On the some parameters related to matching of graph powers

TL;DR

This paper investigates matching parameters in fractional powers of graphs, especially those relevant in chemistry, by analyzing natural and fractional powers of specific graphs and their properties.

Contribution

It introduces and studies matching parameters in fractional powers of graphs, focusing on graphs significant in chemistry, extending existing graph theory concepts.

Findings

Derived properties of matchings in fractional graph powers

Analyzed matching parameters for graphs relevant to chemistry

Extended understanding of graph powers in the context of matchings

Abstract

Let $G=(V,E)$ be a simple connected graph.

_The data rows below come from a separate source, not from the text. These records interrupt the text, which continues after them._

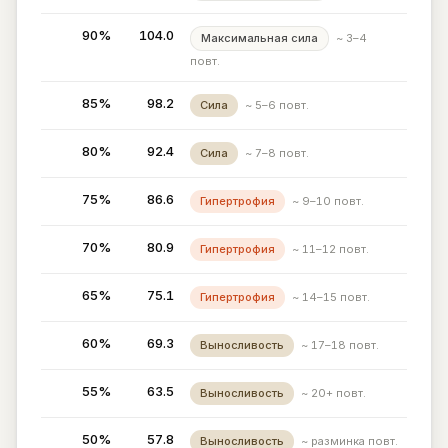
90%
104.0
Максимальная сила
~ 3–4
повт.
85%
98.2
Сила
~ 5–6 повт.
80%
92.4
Сила
~ 7–8 повт.
75%
86.6
Гипертрофия
~ 9–10 повт.
70%
80.9
Гипертрофия
~ 11–12 повт.
65%
75.1
Гипертрофия
~ 14–15 повт.
60%
69.3
Выносливость
~ 17–18 повт.
55%
63.5
Выносливость
~ 20+ повт.
50%
57.8
Выносливость
~ разминка повт.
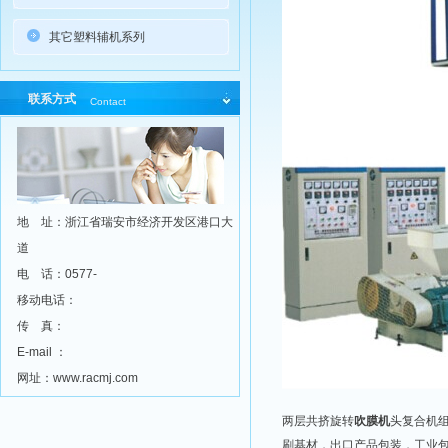
其它塑料辅机系列
联系方式
Contact
地 址：浙江省瑞安市经济开发区港口大
道
电 话：0577-
移动电话：
传 真：
E-mail ：
网址：www.racmj.com
两层共挤旋转
吹膜机
头复合机
刷基材，出口产品包装，工业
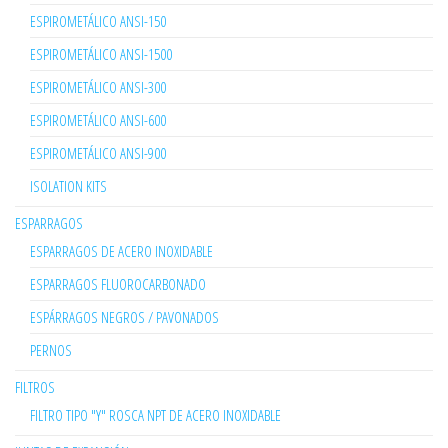
ESPIROMETÁLICO ANSI-150
ESPIROMETÁLICO ANSI-1500
ESPIROMETÁLICO ANSI-300
ESPIROMETÁLICO ANSI-600
ESPIROMETÁLICO ANSI-900
ISOLATION KITS
ESPARRAGOS
ESPARRAGOS DE ACERO INOXIDABLE
ESPARRAGOS FLUOROCARBONADO
ESPÁRRAGOS NEGROS / PAVONADOS
PERNOS
FILTROS
FILTRO TIPO "Y" ROSCA NPT DE ACERO INOXIDABLE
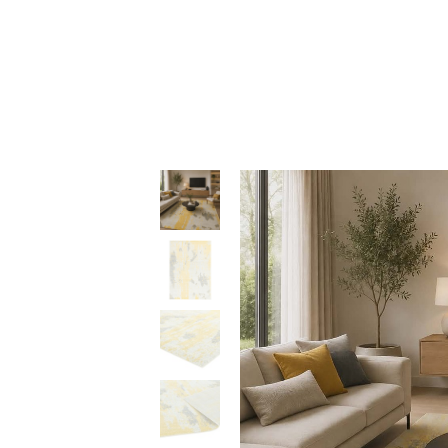
139,90 €
through
397,50 €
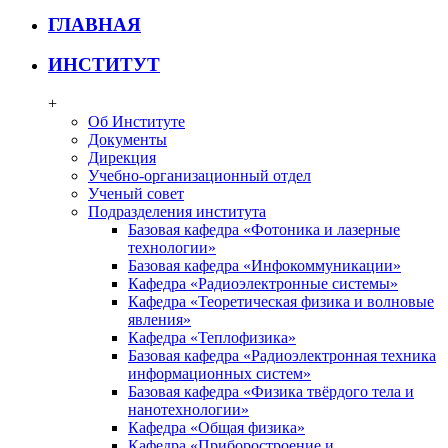
ГЛАВНАЯ
ИНСТИТУТ
+
Об Институте
Документы
Дирекция
Учебно-организационный отдел
Ученый совет
Подразделения института
Базовая кафедра «Фотоника и лазерные
технологии»
Базовая кафедра «Инфокоммуникации»
Кафедра «Радиоэлектронные системы»
Кафедра «Теоретическая физика и волновые
явления»
Кафедра «Теплофизика»
Базовая кафедра «Радиоэлектронная техника
информационных систем»
Базовая кафедра «Физика твёрдого тела и
нанотехнологии»
Кафедра «Общая физика»
Кафедра «Приборостроение и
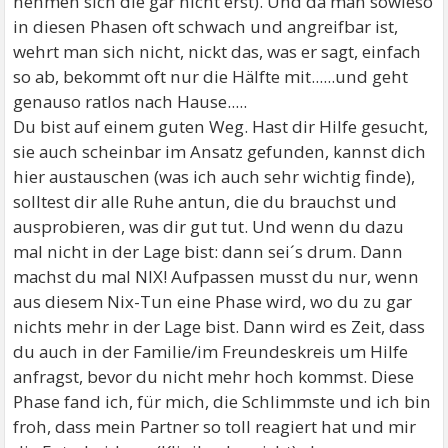
nehmen sich die gar nicht erst). Und da man sowieso
in diesen Phasen oft schwach und angreifbar ist,
wehrt man sich nicht, nickt das, was er sagt, einfach
so ab, bekommt oft nur die Hälfte mit......und geht
genauso ratlos nach Hause.....
Du bist auf einem guten Weg. Hast dir Hilfe gesucht,
sie auch scheinbar im Ansatz gefunden, kannst dich
hier austauschen (was ich auch sehr wichtig finde),
solltest dir alle Ruhe antun, die du brauchst und
ausprobieren, was dir gut tut. Und wenn du dazu
mal nicht in der Lage bist: dann sei´s drum. Dann
machst du mal NIX! Aufpassen musst du nur, wenn
aus diesem Nix-Tun eine Phase wird, wo du zu gar
nichts mehr in der Lage bist. Dann wird es Zeit, dass
du auch in der Familie/im Freundeskreis um Hilfe
anfragst, bevor du nicht mehr hoch kommst. Diese
Phase fand ich, für mich, die Schlimmste und ich bin
froh, dass mein Partner so toll reagiert hat und mir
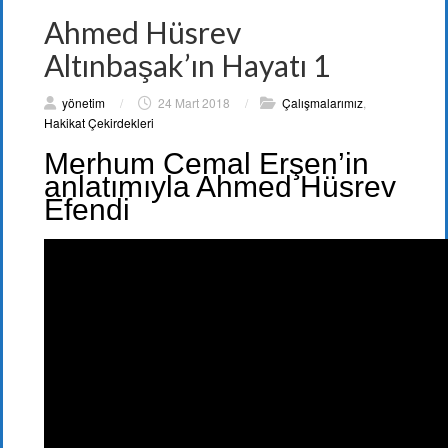
Ahmed Hüsrev
Altınbaşak’ın Hayatı 1
yönetim
/
24 Mart 2018
/
Çalışmalarımız
,
Hakikat Çekirdekleri
Merhum Cemal Erşen’in
anlatımıyla Ahmed Hüsrev
Efendi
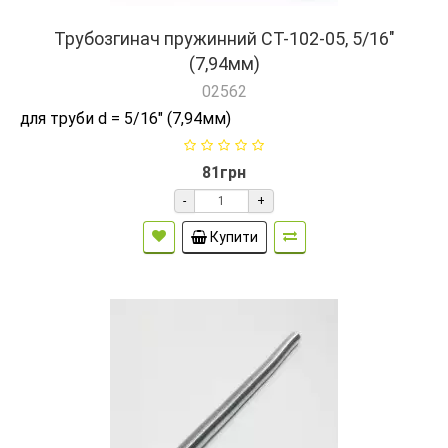
Трубозгинач пружинний СТ-102-05, 5/16"
(7,94мм)
02562
для труби d = 5/16" (7,94мм)
81грн
-
+
Купити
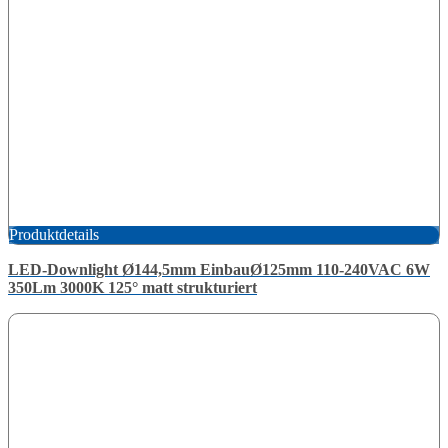
Produktdetails
LED-Downlight Ø144,5mm EinbauØ125mm 110-240VAC 6W
350Lm 3000K 125° matt strukturiert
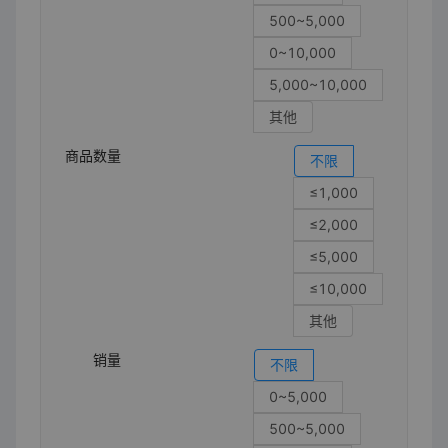
500~5,000
0~10,000
5,000~10,000
其他
商品数量
不限
≤1,000
≤2,000
≤5,000
≤10,000
其他
销量
不限
0~5,000
500~5,000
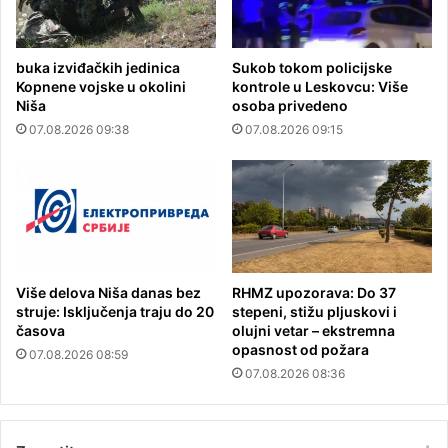
buka izviđačkih jedinica
Sukob tokom policijske
Kopnene vojske u okolini
kontrole u Leskovcu: Više
Niša
osoba privedeno
07.08.2026 09:38
07.08.2026 09:15
Više delova Niša danas bez
RHMZ upozorava: Do 37
struje: Isključenja traju do 20
stepeni, stižu pljuskovi i
časova
olujni vetar – ekstremna
opasnost od požara
07.08.2026 08:59
07.08.2026 08:36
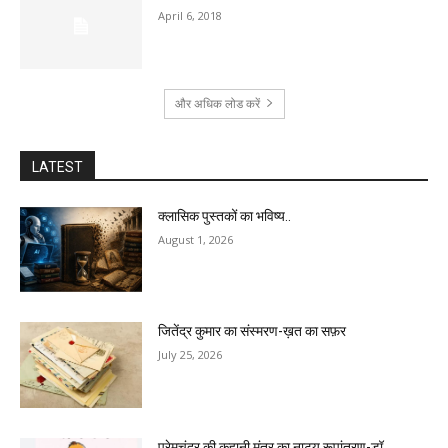
April 6, 2018
और अधिक लोड करें
LATEST
क्लासिक पुस्तकों का भविष्य..
August 1, 2026
जितेंद्र कुमार का संस्मरण-ख़त का सफ़र
July 25, 2026
प्रेमचंद्र की कहानी मंत्र का नाट्य रूपांतरण-डॉ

A matching of $G$ is a set of disjoint edges of $G$. For every $n, m\in\mathbb{N}$, the $n$-subdivision of $G$ is a simple graph $G^{\frac{1}{n}}$ which is constructed by replacing each edge of $G$ with a path of length $n$ and the $m$th power of $G$, denoted by $G^m$, is a graph with the same vertex set as $G$ such that two vertices are adjacent in $G^m$ if and only if their distance is at most $m$ in $G$. The $m^{th}$ power of the $n$-subdivision of $G$ has been introduced as a fractional power of $G$ and is denoted by $G^{\frac{m}{n}}$. In this paper, we study some parameters related to matching of the natural and the fractional powers of some specific graphs. Also we study these parameters for power of graphs that are importance of in Chemistry.